Components of Noninterest Income

 
  Three Months Ended
September 30,

  Nine Months Ended
September 30,

 
  2002
  2001
  2002
  2001
 
  (In millions)

Loan ancillary fees   $ 1.55   $ 0.96   $ 4.21   $ 2.84
Branch fees     1.58     1.27     4.61     3.88
Letters of credit fees and commissions     1.53     0.95     4.11     3.04
Net gain on sales of loans     0.29     0.01     0.55     0.77
Net gain on sales of securitized loans     0.20         0.20    
Net gain on sales of investment securities available for sale         0.39     0.01     2.05
Net gain on trading securities                 0.41
Amortization of negative intangibles         0.02         0.23
Other     1.40     1.05     3.84     2.97
   
 
 
 
  Total   $ 6.55   $ 4.65   $ 17.53   $ 16.19
   
 
 
 

        Noninterest income includes revenues earned from sources other than interest income. These sources include: ancillary fees on loans, service charges and fees on deposit accounts, fees and commissions generated from trade finance activities and the issuance of letters of credit, net gains on sales of loans and investment securities available for sale, and other noninterest-related miscellaneous revenues.

        Noninterest income increased 41% to $6.6 million during the three months ended September 30, 2002, compared to $4.7 million for the same quarter in 2001, primarily due to higher loan fees, branch fees, letter of credit fees and commissions and other miscellaneous income. Included in noninterest income for the quarter ended September 30, 2002 are $292 thousand in net gains from loan sales and $202 thousand in net gains from the securitization and sale of residential single family loans. Partially offsetting these increases during the third quarter of 2002 is the absence of net gains on sales of investment securities available-for-sale and the amortization of negative intangibles. This compares to $388 thousand in net gain on sales of investments available for sale and $23 thousand in amortization of negative intangibles recorded during the third quarter of 2001.

        For the first nine months of 2002, noninterest income increased 8% to $17.5 million, from $16.2 million for the same period in 2001. In addition to the $202 thousand net gain from the securitization of loans in the third quarter of 2002, the increase in noninterest income for the first nine months of 2002 is primarily due to higher loan ancillary fees, branch fees, letters of credit fees and commissions, and other miscellaneous noninterest-related revenues.
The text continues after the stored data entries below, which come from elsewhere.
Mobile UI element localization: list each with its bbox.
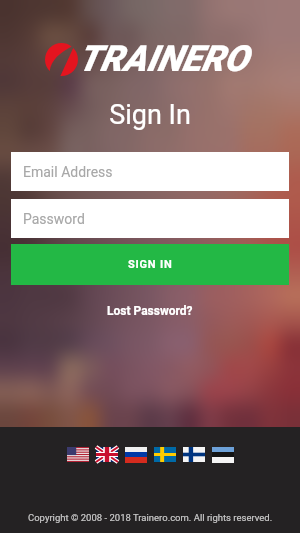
staticText: Copyright © 2008 - 2018 Trainero.com. Al… [28, 512, 273, 523]
button[interactable]: English [67, 447, 89, 462]
button[interactable]: Russian [125, 447, 147, 462]
button[interactable]: British English [96, 447, 118, 462]
staticText: Password [23, 211, 85, 227]
button[interactable]: Estonian [212, 447, 234, 462]
staticText: Sign In [0, 99, 300, 131]
button[interactable]: SIGN IN [11, 244, 289, 285]
button[interactable]: Lost Password? [103, 302, 197, 320]
button[interactable]: Finnish [183, 447, 205, 462]
staticText: Email Address [23, 164, 113, 180]
button[interactable]: Swedish [154, 447, 176, 462]
button[interactable]: Email Address [11, 152, 289, 191]
button[interactable]: Password [11, 199, 289, 238]
staticText: SIGN IN [128, 258, 173, 271]
staticText: TRAINERO [78, 38, 249, 80]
Partially offsetting these increases in noninterest income during the nine months ended September 30, 2002 is the absence of net gains on trading securities and the amortization of negative goodwill. This compares to $413 thousand in net trading gains and $231 thousand in negative intangible amortization recorded during the corresponding period in 2001. A decline in net gains on sales of loans and investment securities to $546 thousand and $13 thousand, respectively, for the first nine months of 2002 further offset the net increase in noninterest income for the nine months ended September 30, 2002. This compares to $767 thousand and $2.0 million, respectively, for the same period in 2001.

        Ancillary fees on loans include fees and service charges related to appraisal services, loan documentation, processing and underwriting, and secondary market-related activities. Ancillary loan fees increased 61% to $1.6 million and 48% to $4.2 million for the quarter and nine months ended September 30, 2002, compared to $1.0 million and $2.8 million for the same periods in 2001, respectively. This is primarily attributable to a significant increase in residential mortgage loan

20



originations, predominantly refinance activity, and related secondary marketing activities, both benefiting from lower interest rates.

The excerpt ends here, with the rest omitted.